Reputation: 1407
i've some node app which should get the user password to run ,
I dont want to put the user password hard-coded but I want some way to pass it during deployment, something like when I do
npm start
with the command line and add also user password which
will be filled in the code, there is some best practice how to do it in node?
After I search in SO i've found this post but it's not helping since you put the code in config file which to me looks the same , the user passowrd is supplied with the code which I want to avoid...any example will be very helpful
Best way to store DB config in Node.Js / Express app
Let's say one on the file need this user password for Runtime...
e.g.
request({
uri: API,
method: 'POST',
json: true,
form: {
'username': 'user123',
'password': 'password123'
},
What I want is something similar to this approach , (or there something better which I want to understand how to use it)
request({
uri: API,
method: 'POST',
json: true,
form: {
'username': ~username,
'password': ~password
},
And run the following command during deployment
npm start username user123 password password123
Upvotes: 3
Views: 536
Reputation: 2597
You can make use of environment variables.
Let's say you have an environment variable called USERNAME
.
You can access it in your Node.js application like this:
console.log( process.env.USERNAME )
You can supply environment variables when starting your application like this:
USERNAME=example npm start
You may also want to check this supper cool project called dotenv which loads environment variables form a .env
file.
You can add .env
to your .gitignore
and the credentials won't be shipped with the code.
Upvotes: 2
Reputation: 3272
I've build a similar app not so long ago.
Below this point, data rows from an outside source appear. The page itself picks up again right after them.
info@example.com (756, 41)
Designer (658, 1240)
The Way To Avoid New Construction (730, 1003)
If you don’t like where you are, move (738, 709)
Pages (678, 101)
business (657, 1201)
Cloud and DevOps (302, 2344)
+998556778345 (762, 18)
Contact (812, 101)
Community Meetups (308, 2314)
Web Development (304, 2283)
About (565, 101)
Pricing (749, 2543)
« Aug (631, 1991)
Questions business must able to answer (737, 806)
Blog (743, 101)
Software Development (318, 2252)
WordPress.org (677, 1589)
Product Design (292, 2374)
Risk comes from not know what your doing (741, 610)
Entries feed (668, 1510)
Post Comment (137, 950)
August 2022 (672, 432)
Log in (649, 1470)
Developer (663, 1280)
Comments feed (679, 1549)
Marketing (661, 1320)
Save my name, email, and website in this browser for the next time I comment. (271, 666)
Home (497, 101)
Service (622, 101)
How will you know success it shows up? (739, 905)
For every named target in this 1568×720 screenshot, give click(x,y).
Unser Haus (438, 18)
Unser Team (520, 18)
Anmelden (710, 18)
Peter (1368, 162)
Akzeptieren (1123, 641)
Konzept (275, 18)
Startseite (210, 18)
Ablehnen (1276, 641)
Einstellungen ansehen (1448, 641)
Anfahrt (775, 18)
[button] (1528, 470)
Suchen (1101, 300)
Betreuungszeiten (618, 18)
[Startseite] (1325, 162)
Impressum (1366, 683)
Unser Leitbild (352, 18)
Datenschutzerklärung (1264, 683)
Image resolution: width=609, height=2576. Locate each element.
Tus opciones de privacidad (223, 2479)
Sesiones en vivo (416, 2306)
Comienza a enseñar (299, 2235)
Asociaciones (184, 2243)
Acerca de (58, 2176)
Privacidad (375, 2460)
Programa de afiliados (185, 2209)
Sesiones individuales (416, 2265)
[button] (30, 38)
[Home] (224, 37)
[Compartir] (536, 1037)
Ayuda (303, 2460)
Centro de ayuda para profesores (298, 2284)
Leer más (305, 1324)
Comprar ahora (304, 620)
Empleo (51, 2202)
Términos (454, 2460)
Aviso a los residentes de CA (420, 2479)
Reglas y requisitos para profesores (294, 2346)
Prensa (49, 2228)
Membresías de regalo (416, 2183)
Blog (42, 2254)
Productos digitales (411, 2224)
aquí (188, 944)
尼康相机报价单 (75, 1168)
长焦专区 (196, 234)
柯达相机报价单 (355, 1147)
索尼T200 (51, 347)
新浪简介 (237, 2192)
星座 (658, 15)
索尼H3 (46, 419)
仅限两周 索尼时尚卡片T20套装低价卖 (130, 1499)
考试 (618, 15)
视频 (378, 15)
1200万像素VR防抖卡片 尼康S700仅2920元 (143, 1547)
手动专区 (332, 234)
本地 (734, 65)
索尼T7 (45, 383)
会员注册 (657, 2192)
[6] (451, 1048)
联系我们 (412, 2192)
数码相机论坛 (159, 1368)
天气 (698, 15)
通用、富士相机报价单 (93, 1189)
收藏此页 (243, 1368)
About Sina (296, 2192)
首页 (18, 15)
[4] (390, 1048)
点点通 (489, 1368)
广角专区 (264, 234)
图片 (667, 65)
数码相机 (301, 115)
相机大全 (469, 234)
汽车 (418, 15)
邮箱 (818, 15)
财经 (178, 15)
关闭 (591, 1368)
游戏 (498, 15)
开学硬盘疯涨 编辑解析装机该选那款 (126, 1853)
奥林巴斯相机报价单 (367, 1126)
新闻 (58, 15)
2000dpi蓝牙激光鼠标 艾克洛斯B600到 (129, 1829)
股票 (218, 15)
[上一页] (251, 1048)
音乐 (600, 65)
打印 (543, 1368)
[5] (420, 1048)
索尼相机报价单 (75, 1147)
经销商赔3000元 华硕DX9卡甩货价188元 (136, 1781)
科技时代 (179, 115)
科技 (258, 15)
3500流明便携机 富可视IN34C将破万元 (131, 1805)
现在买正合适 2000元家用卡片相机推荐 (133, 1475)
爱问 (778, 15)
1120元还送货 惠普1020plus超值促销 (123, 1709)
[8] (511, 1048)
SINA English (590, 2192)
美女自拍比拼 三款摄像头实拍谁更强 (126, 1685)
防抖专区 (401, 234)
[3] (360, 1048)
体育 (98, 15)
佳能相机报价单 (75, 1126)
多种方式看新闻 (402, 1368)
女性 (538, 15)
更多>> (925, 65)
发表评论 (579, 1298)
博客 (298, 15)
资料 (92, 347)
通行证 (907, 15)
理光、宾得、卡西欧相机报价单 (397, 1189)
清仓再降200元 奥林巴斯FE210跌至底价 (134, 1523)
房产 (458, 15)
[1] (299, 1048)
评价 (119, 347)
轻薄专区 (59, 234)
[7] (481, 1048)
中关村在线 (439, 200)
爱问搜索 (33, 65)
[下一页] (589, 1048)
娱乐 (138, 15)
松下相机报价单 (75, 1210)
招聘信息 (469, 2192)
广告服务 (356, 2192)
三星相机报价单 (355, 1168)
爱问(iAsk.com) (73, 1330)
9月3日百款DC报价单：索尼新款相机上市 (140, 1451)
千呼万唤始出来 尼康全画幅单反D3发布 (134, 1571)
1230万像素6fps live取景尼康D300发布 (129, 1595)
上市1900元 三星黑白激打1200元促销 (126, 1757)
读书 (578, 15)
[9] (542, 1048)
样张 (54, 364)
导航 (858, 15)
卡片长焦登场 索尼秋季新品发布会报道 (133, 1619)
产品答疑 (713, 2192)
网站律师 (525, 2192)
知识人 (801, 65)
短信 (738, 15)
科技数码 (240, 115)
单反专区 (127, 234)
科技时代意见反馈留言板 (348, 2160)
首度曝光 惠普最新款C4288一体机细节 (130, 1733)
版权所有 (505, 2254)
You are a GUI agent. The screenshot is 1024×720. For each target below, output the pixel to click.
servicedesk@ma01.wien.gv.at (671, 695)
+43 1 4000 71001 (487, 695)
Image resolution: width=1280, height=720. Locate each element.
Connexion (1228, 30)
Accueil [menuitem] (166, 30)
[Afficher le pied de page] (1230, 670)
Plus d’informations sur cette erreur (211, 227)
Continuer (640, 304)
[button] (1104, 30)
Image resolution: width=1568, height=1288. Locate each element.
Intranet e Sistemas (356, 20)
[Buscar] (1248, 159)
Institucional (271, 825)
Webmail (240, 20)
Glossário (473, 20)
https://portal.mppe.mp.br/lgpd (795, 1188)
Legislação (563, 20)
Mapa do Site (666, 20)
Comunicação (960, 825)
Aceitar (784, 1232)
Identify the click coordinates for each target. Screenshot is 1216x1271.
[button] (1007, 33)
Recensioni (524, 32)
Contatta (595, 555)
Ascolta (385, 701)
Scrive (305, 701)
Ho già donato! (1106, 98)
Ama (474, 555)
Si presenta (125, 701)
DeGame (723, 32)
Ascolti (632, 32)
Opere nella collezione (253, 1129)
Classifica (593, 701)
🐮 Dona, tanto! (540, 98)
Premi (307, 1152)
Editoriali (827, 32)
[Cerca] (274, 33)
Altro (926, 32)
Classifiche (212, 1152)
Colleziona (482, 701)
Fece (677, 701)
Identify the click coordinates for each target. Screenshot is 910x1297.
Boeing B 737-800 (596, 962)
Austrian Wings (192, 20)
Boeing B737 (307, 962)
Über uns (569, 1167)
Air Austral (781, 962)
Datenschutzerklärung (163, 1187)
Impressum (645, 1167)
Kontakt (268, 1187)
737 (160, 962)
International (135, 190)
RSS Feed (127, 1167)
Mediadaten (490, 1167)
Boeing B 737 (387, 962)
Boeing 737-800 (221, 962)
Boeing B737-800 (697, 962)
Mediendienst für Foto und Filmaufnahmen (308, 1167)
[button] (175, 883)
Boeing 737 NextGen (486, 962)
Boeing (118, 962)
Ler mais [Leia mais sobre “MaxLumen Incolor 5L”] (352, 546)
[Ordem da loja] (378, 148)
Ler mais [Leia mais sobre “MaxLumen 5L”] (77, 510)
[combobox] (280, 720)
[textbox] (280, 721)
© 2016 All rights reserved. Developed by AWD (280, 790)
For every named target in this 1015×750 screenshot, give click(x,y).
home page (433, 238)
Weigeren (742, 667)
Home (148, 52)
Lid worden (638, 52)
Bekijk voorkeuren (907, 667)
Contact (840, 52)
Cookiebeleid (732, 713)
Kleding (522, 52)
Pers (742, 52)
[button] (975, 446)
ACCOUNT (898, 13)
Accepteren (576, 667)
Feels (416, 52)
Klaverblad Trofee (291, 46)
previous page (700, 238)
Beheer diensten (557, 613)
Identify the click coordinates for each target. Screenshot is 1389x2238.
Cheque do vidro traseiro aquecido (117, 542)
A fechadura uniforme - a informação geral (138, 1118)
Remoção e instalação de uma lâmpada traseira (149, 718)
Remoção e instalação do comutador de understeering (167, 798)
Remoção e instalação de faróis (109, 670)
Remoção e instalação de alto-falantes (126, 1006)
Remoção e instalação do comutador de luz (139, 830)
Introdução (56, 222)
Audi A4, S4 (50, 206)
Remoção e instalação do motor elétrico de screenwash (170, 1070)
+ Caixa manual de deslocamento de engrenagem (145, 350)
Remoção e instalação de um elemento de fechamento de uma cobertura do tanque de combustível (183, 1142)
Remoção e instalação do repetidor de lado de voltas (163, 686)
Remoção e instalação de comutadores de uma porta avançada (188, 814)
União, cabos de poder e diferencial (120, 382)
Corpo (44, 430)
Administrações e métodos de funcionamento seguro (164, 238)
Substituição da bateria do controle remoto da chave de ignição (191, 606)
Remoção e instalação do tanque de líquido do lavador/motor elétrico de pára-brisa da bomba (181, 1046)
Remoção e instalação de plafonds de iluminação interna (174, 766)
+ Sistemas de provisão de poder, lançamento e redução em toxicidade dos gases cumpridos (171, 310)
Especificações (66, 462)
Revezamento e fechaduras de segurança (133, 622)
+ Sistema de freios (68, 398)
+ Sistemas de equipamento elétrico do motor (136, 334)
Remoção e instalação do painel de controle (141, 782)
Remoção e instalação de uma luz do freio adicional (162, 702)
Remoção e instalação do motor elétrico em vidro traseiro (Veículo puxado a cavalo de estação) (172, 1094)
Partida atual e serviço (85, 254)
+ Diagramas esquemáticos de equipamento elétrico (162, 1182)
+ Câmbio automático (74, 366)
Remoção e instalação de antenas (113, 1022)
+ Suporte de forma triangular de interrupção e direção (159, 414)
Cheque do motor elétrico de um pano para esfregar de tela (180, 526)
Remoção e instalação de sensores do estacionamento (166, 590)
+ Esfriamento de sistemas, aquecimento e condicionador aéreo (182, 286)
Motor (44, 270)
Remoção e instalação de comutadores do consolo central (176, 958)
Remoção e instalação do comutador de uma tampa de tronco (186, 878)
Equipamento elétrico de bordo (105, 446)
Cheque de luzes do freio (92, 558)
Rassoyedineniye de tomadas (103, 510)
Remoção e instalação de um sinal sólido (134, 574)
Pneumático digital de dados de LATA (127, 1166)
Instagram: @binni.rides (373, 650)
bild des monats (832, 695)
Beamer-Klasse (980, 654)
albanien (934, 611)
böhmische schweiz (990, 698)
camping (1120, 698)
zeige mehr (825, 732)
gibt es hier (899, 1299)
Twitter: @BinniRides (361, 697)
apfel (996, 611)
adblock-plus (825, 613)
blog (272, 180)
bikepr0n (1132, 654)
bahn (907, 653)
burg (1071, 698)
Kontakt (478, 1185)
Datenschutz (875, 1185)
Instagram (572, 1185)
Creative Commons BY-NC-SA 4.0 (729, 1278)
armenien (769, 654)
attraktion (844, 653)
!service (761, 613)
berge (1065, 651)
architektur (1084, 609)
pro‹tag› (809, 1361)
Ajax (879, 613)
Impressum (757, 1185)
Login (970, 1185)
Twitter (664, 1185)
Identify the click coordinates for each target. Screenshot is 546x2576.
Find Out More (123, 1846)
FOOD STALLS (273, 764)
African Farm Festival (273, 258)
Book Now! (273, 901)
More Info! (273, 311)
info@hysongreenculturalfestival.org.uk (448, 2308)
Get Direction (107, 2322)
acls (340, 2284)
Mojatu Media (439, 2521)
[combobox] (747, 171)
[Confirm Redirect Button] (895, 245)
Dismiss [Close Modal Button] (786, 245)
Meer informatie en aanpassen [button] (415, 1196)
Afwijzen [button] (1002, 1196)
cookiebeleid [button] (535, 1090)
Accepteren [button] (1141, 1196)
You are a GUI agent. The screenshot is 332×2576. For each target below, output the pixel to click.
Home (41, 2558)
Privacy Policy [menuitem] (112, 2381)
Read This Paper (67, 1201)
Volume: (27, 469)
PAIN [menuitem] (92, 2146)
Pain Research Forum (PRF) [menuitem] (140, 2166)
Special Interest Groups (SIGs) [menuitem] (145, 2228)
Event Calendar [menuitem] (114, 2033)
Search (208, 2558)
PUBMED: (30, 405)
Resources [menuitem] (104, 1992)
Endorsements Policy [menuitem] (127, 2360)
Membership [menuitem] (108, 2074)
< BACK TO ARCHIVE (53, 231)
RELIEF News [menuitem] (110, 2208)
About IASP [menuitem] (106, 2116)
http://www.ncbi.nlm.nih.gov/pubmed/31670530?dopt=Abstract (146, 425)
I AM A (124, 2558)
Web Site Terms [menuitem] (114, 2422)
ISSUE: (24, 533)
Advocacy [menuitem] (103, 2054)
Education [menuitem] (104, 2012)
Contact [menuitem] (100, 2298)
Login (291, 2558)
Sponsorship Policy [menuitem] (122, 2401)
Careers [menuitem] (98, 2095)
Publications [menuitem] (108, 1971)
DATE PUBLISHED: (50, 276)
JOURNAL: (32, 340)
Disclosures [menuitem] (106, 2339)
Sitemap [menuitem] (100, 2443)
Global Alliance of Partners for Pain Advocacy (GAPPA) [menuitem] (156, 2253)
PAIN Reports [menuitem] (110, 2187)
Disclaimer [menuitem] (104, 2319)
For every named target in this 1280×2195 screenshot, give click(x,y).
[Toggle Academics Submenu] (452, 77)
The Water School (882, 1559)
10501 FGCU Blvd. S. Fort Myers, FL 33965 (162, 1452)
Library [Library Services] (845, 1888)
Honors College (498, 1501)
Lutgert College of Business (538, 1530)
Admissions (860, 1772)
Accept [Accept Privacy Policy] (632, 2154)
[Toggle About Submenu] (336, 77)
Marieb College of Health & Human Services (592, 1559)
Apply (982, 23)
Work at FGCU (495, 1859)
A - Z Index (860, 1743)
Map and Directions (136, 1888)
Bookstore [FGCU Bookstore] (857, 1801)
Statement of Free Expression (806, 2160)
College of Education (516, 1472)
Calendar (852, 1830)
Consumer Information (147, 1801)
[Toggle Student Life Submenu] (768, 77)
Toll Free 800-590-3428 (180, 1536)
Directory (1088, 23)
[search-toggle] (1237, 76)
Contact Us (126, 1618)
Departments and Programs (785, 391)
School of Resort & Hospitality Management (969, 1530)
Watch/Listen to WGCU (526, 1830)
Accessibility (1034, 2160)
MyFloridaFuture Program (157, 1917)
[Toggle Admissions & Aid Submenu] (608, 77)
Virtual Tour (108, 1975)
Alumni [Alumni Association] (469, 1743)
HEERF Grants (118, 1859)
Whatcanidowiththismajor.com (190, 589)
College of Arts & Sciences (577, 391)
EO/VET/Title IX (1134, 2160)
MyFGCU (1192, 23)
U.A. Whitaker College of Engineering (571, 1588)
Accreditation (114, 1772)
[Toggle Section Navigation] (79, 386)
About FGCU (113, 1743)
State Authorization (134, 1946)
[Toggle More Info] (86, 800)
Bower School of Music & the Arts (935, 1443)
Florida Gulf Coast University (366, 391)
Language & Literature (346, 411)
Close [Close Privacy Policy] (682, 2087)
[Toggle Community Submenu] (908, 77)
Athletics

My folder structure was as follows:
root
|- app // App logic (Not accessible in front-end)
|- templates // Template files (Not accessible in front-end)
|- static // Static files (Accessible in front-end)
|- config // Config files (Not accessible in front-end)
|- config.json // Config file (Not accessible in front-end)
|- index.js // Example JS file
if you add config/config.json
to the .gitignore file, assuming you use git, it will not be transmitted when you push to production. This means that you have to make a config.json file in the production environment yourself that can hold different data than the development environment config.
Example config.json:
{
"username" : "username1",
"password" : "password123"
}
If you need the password in index.js
you do the following:
const fs = require('fs');
fs.readFile('./config/config.json', function(err, data) {
if (!err) {
const data = JSON.parse(data);
const username = data.username;
const password = data.password;
// Use password here or store it in a local variable to use it later
}
});
Upvotes: 1
Reputation: 533
Your best bet would be to have an external config file and read the username and password configuration from that. :) You will need to make sure that your web app doesn't serve the config file to the public either. So I would recommend putting the config into a higher level directory than your server so you would have less chance of accidentally serving your config.